Note that sparseBC is run with center=TRUE in this function.
Value
estimated_kr |
The chosen values of K and R based on cross-validation. |
results.mean |
Mean squared error for all values of K and R considered. |
results.se |
Standard error of the sum of squared error for all values of K and R considered. |
Author(s)
Kean Ming Tan and Daniela Witten
References
KM Tan and D Witten (2014) Sparse biclustering of transposable data.
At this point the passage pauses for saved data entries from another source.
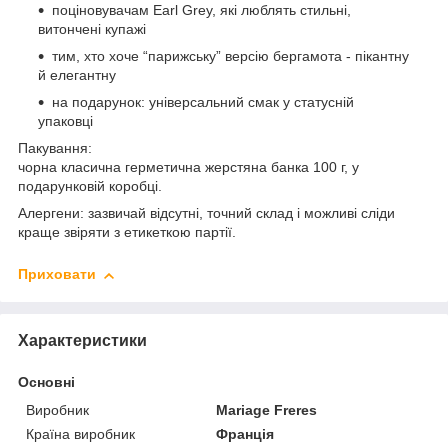
поціновувачам Earl Grey, які люблять стильні,
витончені купажі
тим, хто хоче “парижську” версію бергамота - пікантну
й елегантну
на подарунок: універсальний смак у статусній
упаковці
Пакування:
чорна класична герметична жерстяна банка 100 г, у
подарунковій коробці.
Алергени: зазвичай відсутні, точний склад і можливі сліди
краще звіряти з етикеткою партії.
Приховати
Характеристики
Основні
Виробник
Mariage Freres
Країна виробник
Франція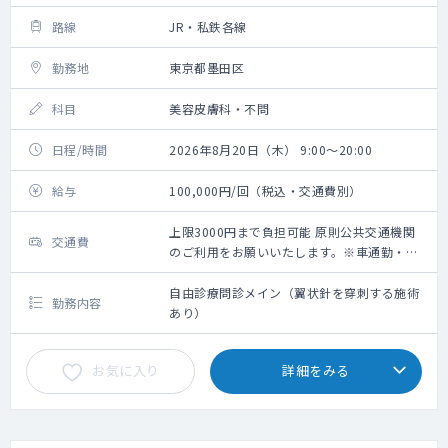
路線
JR・私鉄各線
勤務地
東京都墨田区
科目
美容皮膚科・不問
日程/時間
2026年8月20日（木） 9:00～20:00
給与
100,000円/回（税込・交通費別）
上限3000円まで負担可能 原則公共交通機関
交通費
のご利用をお願いいたします。※車通勤・タ
クシー利用要相談
自由診療問診メイン（翼状針を穿刺する施術
勤務内容
あり）
お気に入り
詳細をみる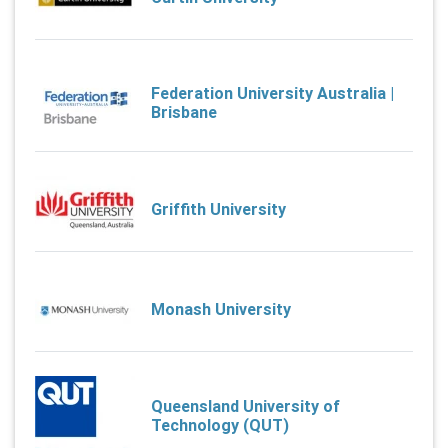
Federation University Australia |
Brisbane
Griffith University
Monash University
Queensland University of
Technology (QUT)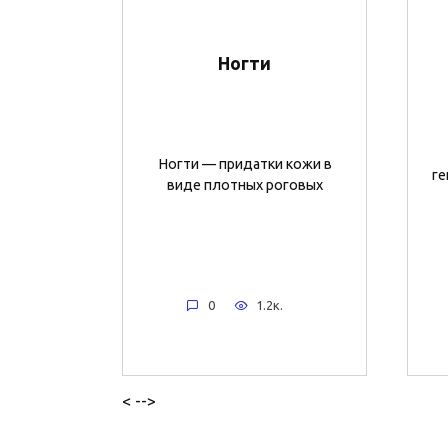
Ногти
Ногти — придатки кожи в
ге
виде плотных роговых
0
1.2к.
< -->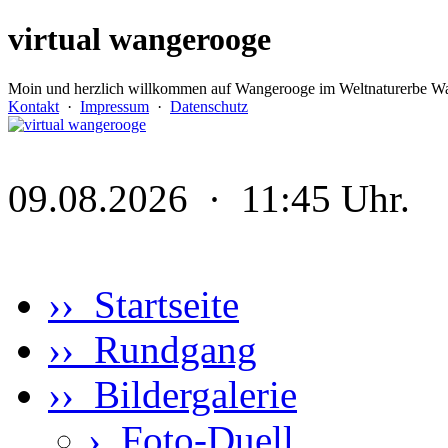
virtual wangerooge
Moin und herzlich willkommen auf Wangerooge im Weltnaturerbe Wa
Kontakt
·
Impressum
·
Datenschutz
09.08.2026 · 11:45 Uhr.
›› Startseite
›› Rundgang
›› Bildergalerie
›
Foto-Duell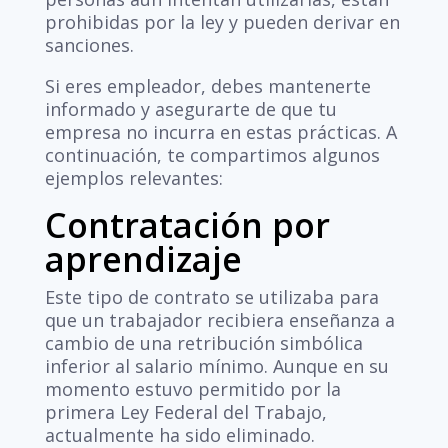
prohibidas por la ley y pueden derivar en
sanciones.
Si eres empleador, debes mantenerte
informado y asegurarte de que tu
empresa no incurra en estas prácticas. A
continuación, te compartimos algunos
ejemplos relevantes:
Contratación por
aprendizaje
Este tipo de contrato se utilizaba para
que un trabajador recibiera enseñanza a
cambio de una retribución simbólica
inferior al salario mínimo. Aunque en su
momento estuvo permitido por la
primera Ley Federal del Trabajo,
actualmente ha sido eliminado.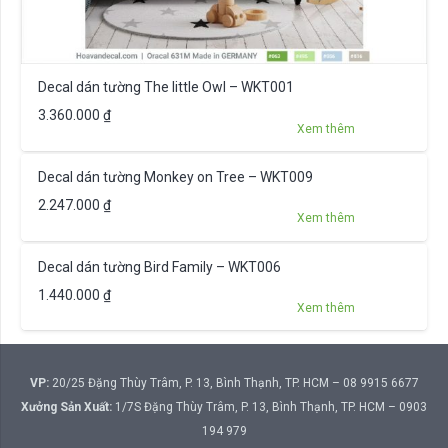
Decal dán tường The little Owl – WKT001
3.360.000
₫
Xem thêm
Decal dán tường Monkey on Tree – WKT009
2.247.000
₫
Xem thêm
Decal dán tường Bird Family – WKT006
1.440.000
₫
Xem thêm
VP:
20/25 Đặng Thùy Trâm, P. 13, Bình Thạnh, TP. HCM – 08 9915 6677
Xưởng Sản Xuất:
1/7S Đặng Thùy Trâm, P. 13, Bình Thạnh, TP. HCM – 0903
194 979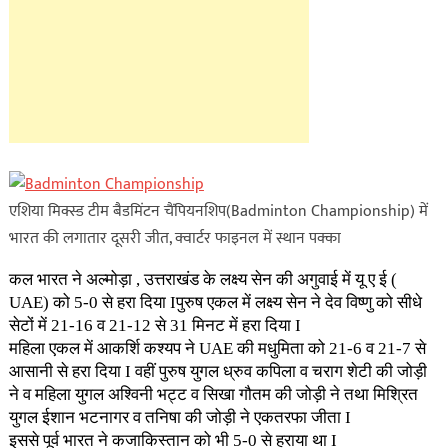
एशिया मिक्स्ड टीम बैडमिंटन चैंपियनशिप(Badminton Championship) में
भारत की लगातार दूसरी जीत, क्वार्टर फाइनल में स्थान पक्का
कल भारत ने अल्मोड़ा , उत्तराखंड के लक्ष्य सेन की अगुवाई में यू ए ई (
UAE) को 5-0 से हरा दिया Iपुरुष एकल में लक्ष्य सेन ने देव विष्णु को सीधे
सेटों में 21-16 व 21-12 से 31 मिनट में हरा दिया I
महिला एकल में आकर्शि कश्यप ने UAE की मधुमिता को 21-6 व 21-7 से
आसानी से हरा दिया I वहीं पुरुष युगल ध्रुव कपिला व चराग शेटी की जोड़ी
ने व महिला युगल अश्विनी भट्ट व सिखा गौतम की जोड़ी ने तथा मिश्रित
युगल ईशान भटनागर व तनिषा की जोड़ी ने एकतरफा जीता I
इससे पूर्व भारत ने कजाकिस्तान को भी 5-0 से हराया था I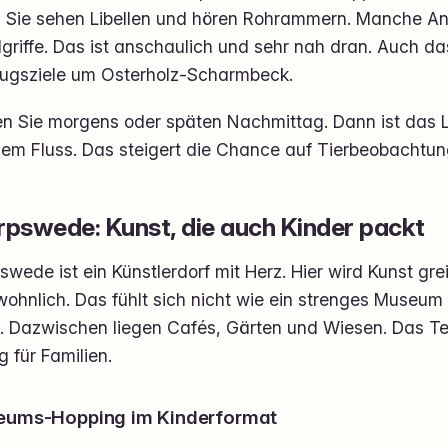
. Sie sehen Libellen und hören Rohrammern. Manche Anb
griffe. Das ist anschaulich und sehr nah dran. Auch da
lugsziele um Osterholz-Scharmbeck.
n Sie morgens oder späten Nachmittag. Dann ist das Lic
dem Fluss. Das steigert die Chance auf Tierbeobachtun
pswede: Kunst, die auch Kinder packt
wede ist ein Künstlerdorf mit Herz. Hier wird Kunst grei
wohnlich. Das fühlt sich nicht wie ein strenges Museum
. Dazwischen liegen Cafés, Gärten und Wiesen. Das Te
ig für Familien.
ums-Hopping im Kinderformat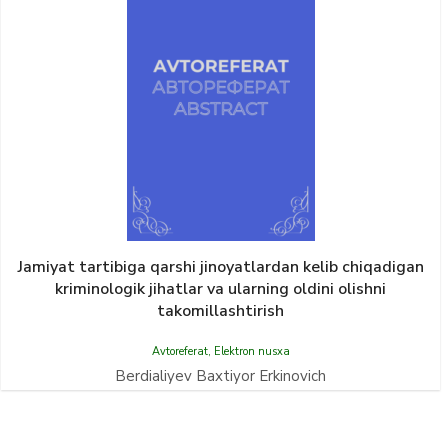
Jamiyat tartibiga qarshi jinoyatlardan kelib chiqadigan
kriminologik jihatlar va ularning oldini olishni
takomillashtirish
Avtoreferat
,
Elektron nusxa
Berdialiyev Baxtiyor Erkinovich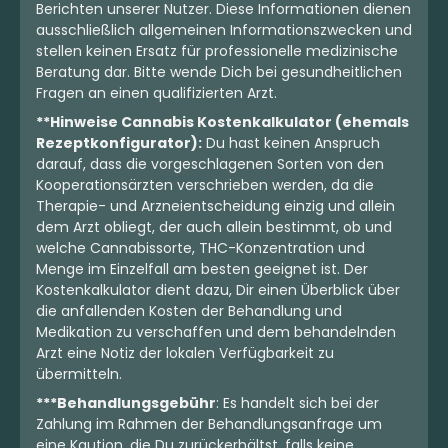
Berichten unserer Nutzer. Diese Informationen dienen
4.99 €
5.49 €
ausschließlich allgemeinen Informationszwecken und
stellen keinen Ersatz für professionelle medizinische
Beratung dar. Bitte wende Dich bei gesundheitlichen
Fragen an einen qualifizierten Arzt.
**Hinweise Cannabis Kostenkalkulator (ehemals
Rezeptkonfigurator):
Du hast keinen Anspruch
darauf, dass die vorgeschlagenen Sorten von den
Kooperationsärzten verschrieben werden, da die
Therapie- und Arzneientscheidung einzig und allein
dem Arzt obliegt, der auch allein bestimmt, ob und
welche Cannabissorte, THC-Konzentration und
Menge im Einzelfall am besten geeignet ist. Der
Kostenkalkulator dient dazu, Dir einen Überblick über
die anfallenden Kosten der Behandlung und
Sativa
Blüten
Hybrid
Blüten
Medikation zu verschaffen und dem behandelnden
Casper’s No. 52 –
Entourage – Sherbz 26/1
Arzt eine Notiz der lokalen Verfügbarkeit zu
Tamalez
Sherbz
übermitteln.
Tamalez
0
(0)
0
(0)
***Behandlungsgebühr
: Es handelt sich bei der
Zahlung im Rahmen der Behandlungsanfrage um
THC:
24,7
CBD: <
0,2
THC:
24,4
CBD: <
0,1
%
%
%
%
eine Kaution, die Du zurückerhältst, falls keine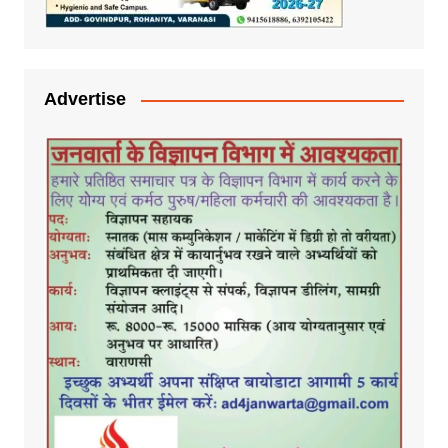
Advertise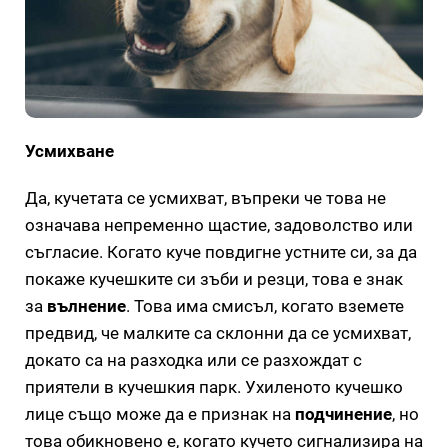
Усмихване
Да, кучетата се усмихват, въпреки че това не
означава непременно щастие, задоволство или
съгласие. Когато куче повдигне устните си, за да
покаже кучешките си зъби и резци, това е знак
за
вълнение
. Това има смисъл, когато вземете
предвид, че малките са склонни да се усмихват,
докато са на разходка или се разхождат с
приятели в кучешкия парк. Ухиленото кучешко
лице също може да е признак на
подчинение
, но
това обикновено е, когато кучето сигнализира на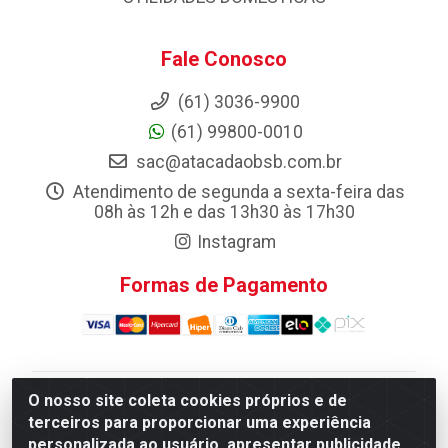
Fale Conosco
(61) 3036-9900
(61) 99800-0010
sac@atacadaobsb.com.br
Atendimento de segunda a sexta-feira das
08h às 12h e das 13h30 às 17h30
Instagram
Formas de Pagamento
O nosso site coleta cookies próprios e de
Atacadao da Limpeza F. Pereira Queiroz Comercio e
terceiros para proporcionar uma experiência
Distribuicao LTDA - Quadra Qi 10 Lotes 39 e, 41 - Setor
personalizada ao usuário, apresentar publicidade
Industrial (Taguatinga), Brasília/DF - CEP 72.135-100 -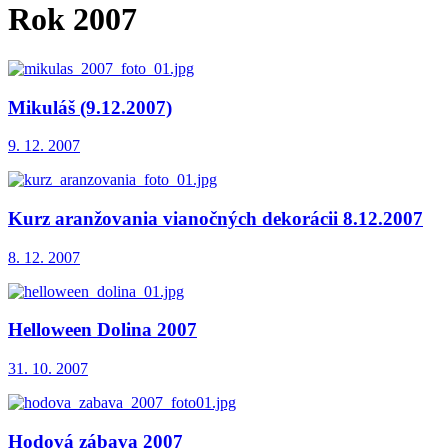
Rok 2007
Mikuláš (9.12.2007)
9. 12. 2007
Kurz aranžovania vianočných dekorácii 8.12.2007
8. 12. 2007
Helloween Dolina 2007
31. 10. 2007
Hodová zábava 2007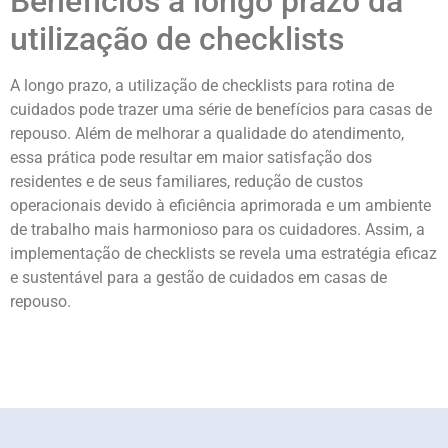
Benefícios a longo prazo da
utilização de checklists
A longo prazo, a utilização de checklists para rotina de
cuidados pode trazer uma série de benefícios para casas de
repouso. Além de melhorar a qualidade do atendimento,
essa prática pode resultar em maior satisfação dos
residentes e de seus familiares, redução de custos
operacionais devido à eficiência aprimorada e um ambiente
de trabalho mais harmonioso para os cuidadores. Assim, a
implementação de checklists se revela uma estratégia eficaz
e sustentável para a gestão de cuidados em casas de
repouso.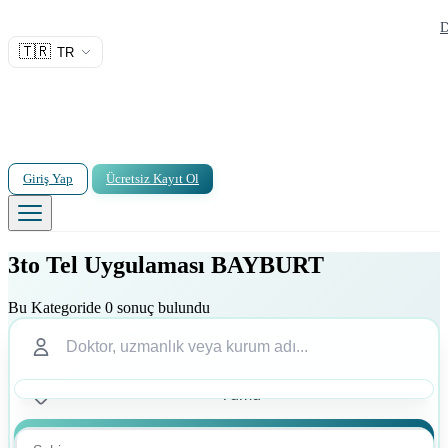
D
🇹🇷
TR
Giriş Yap
Ücretsiz Kayıt Ol
3to Tel Uygulaması BAYBURT
Bu Kategoride 0 sonuç bulundu
Ara
Ara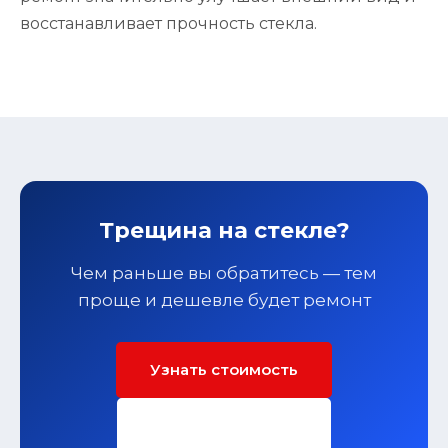
восстанавливает прочность стекла.
Трещина на стекле?
Чем раньше вы обратитесь — тем
проще и дешевле будет ремонт
Узнать стоимость
Заполнить форму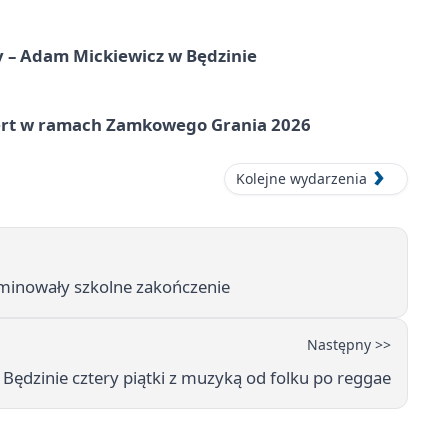
y – Adam Mickiewicz w Będzinie
cert w ramach Zamkowego Grania 2026
Kolejne wydarzenia
ominowały szkolne zakończenie
Następny >>
Będzinie cztery piątki z muzyką od folku po reggae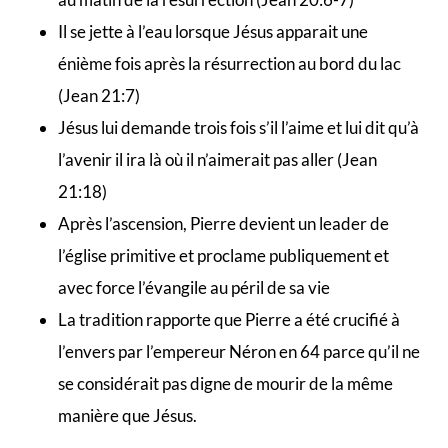
Il se jette à l’eau lorsque Jésus apparait une
énième fois après la résurrection au bord du lac
(Jean 21:7)
Jésus lui demande trois fois s’il l’aime et lui dit qu’à
l’avenir il ira là où il n’aimerait pas aller (Jean
21:18)
Après l’ascension, Pierre devient un leader de
l’église primitive et proclame publiquement et
avec force l’évangile au péril de sa vie
La tradition rapporte que Pierre a été crucifié à
l’envers par l’empereur Néron en 64 parce qu’il ne
se considérait pas digne de mourir de la même
manière que Jésus.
Journal of Computational and Graphical Statistics 23(4):985-1008.
D Witten, R Tibshirani, and T Hastie (2009) A penalized matrix decomposition, with applications to sparse principal components and canonical correlation analysis, Biostatistics 10(3), 515–534.
See Also
Examples
########### Create data matrix with K=2 R=4 row and column clusters
#k <- 2
#r <- 4
#n <- 200
#p <- 200
# mus<-runif(k*r,-3,3)
# mus<-matrix(c(mus),nrow=k,ncol=r,byrow=FALSE)
# truthCs<-sample(1:k,n,rep=TRUE)
# truthDs<-sample(1:r,p,rep=TRUE)
# x<-matrix(rnorm(n*p,mean=0,sd=2),nrow=n,ncol=p)
# for(i in 1:max(truthCs)){
# for(j in 1:max(truthDs)){
# x[truthCs==i, truthDs==j] <- x[truthCs==i, truthDs==j] + mus[i,j]
# }
# }
# x<-x-mean(x)
# Example is commented out for short run-time
############ Perform sparseBC.choosekr to choose the number of row and column clusters
#sparseBC.choosekr(x,1:5,1:5,0,0.2)$estimated_kr